SEBI Act and SEBI Guidelines

In 1988, SEBI was founded as a non-statutory organization with the responsibility of monitoring stock market activity. The SEBI Act of 1922 made SEBI a statutory body with independent jurisdiction. The Act gave SEBI the power to oversee and actively enforce regulations governing the capital markets.

The SEBI Act 1992 covers the following areas:

  • Composition and actions of the SEBI Board members
  • Powers and Functions of the Board
  • Fund sources of SEBI, as in grants made available by the Union Government
  • Rules on Penalties and legal pathways
  • Defines the judicial authority of SEBI
  • The extent of powers of the Union Government to supersede SEBI

SEBI also has to adhere to a list of SEBI guidelines, pertaining to areas such as:

  • Employee Stock Option schemes
  • Disclosure and Investor Protection norms
  • Legal Proceedings
  • Anti-money laundering norms
  • Listing and delisting of securities
  • Opening of trading terminals overseas

SEBI LODR regulations 2015

Listing Obligations and Disclosure Requirements (LODR) regulations for SEBI form one of the most important mandates. The regulation covers the extent of transparency and disclosures that listed companies have to abide by. In addition to the compulsory disclosure norms, the regulation also refines the listing agreement, which has to be entered between the stock exchange and the companies being listed.

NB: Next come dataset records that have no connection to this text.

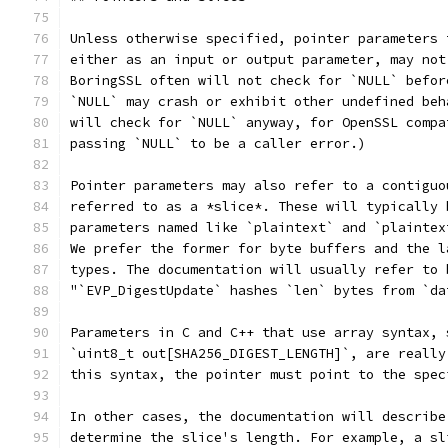
Unless otherwise specified, pointer parameters 
either as an input or output parameter, may not
BoringSSL often will not check for `NULL` befor
`NULL` may crash or exhibit other undefined beh
will check for `NULL` anyway, for OpenSSL compa
passing `NULL` to be a caller error.)
Pointer parameters may also refer to a contiguo
referred to as a *slice*. These will typically 
parameters named like `plaintext` and `plaintex
We prefer the former for byte buffers and the l
types. The documentation will usually refer to 
"`EVP_DigestUpdate` hashes `len` bytes from `da
Parameters in C and C++ that use array syntax, 
`uint8_t out[SHA256_DIGEST_LENGTH]`, are really
this syntax, the pointer must point to the spec
In other cases, the documentation will describe
determine the slice's length. For example, a sl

The agreement consists of terms and conditions on governance, disclosures, and terms to maintain the listing status of the company. However, the new regulation in 2015 on LODR intends to consolidate all the previous amendments into one single document, making the document uniform across different segments of the capital market.

The SEBI (LODR) Regulations, 2015 entails the following:

  • Disclosures and obligations that have to be acknowledged by the compliance officers of the listed company
  • Listing down obligations uniform to all listed companies
  • Distinct obligations for certain types of securities
  • Segregating initial issuance and post-IPO norms
  • Communication of the companies’ fundraising activities
  • Establishing timelines for notifying the exchanges of certain events
  • Bringing SMEs under the ambit of the SEBI (LODR) Regulations

For a complete list of regulations that govern the market regulator, click here.

SEBI New Margin Rules

In September 2020, SEBI implemented new rules on margin pledge. The rule is expected to bring transparency and prevent misuse of clients’ securities by brokerage firms. The new margin rules were directed to come into effect from June 1, but were delayed due to pandemic pushing the implementation date to September 1.

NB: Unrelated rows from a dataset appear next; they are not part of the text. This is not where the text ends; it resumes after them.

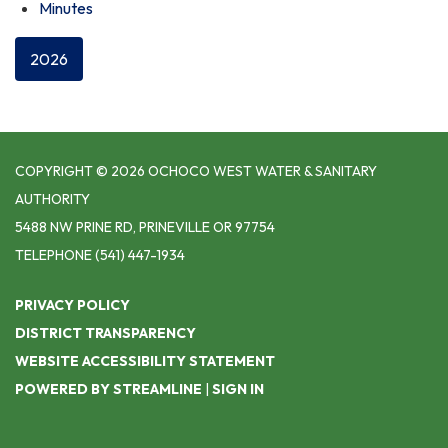
Minutes
2026
COPYRIGHT © 2026 OCHOCO WEST WATER & SANITARY
AUTHORITY
5488 NW PRINE RD, PRINEVILLE OR 97754
TELEPHONE
(541) 447-1934
PRIVACY POLICY
DISTRICT TRANSPARENCY
WEBSITE ACCESSIBILITY STATEMENT
POWERED BY STREAMLINE
|
SIGN IN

In this entire exercise of the peak margin system, SEBI’s primary goal was to curb market speculation in order to prevent losses for individual investors in volatile markets.

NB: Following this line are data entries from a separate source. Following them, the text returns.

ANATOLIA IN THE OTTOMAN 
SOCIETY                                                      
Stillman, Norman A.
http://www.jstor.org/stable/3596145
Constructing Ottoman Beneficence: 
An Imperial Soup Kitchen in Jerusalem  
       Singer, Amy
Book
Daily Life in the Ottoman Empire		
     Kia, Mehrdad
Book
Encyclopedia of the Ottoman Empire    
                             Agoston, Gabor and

The new margin rules by SEBI mandate the following:

  • The stock, being pledged, is to remain in the investor’s de-mat account. As the stock is not changing accounts, the benefits from corporate events accrue directly to the investors
  • Upfront collection of margins by brokers for any purchase or sale of securities, penalizing any sort of failure to do so. Clients could meet the margin requirements by the end of the day, which is now changed to the beginning of the day
  • Power of Attorney (POA) cannot be assigned in the favor of the brokers for pledging. As under the old system, brokers could demand POA from the investors to execute decisions on their behalf
  • Margin pledge created separately for investors requiring margin
  • Buy Today Sell Tomorrow (BTST) not allowed anymore for shares bought on margin. Investors are required to honor the delivery of share (T+2 days is the usual settlement period). Typically, investors would use intraday realized profits to meet the margin requirements, which is now amended by the new regulations. For a BTST trade, it can be initiated only if the net available margin is equal to or greater than 20 percent of the transaction value.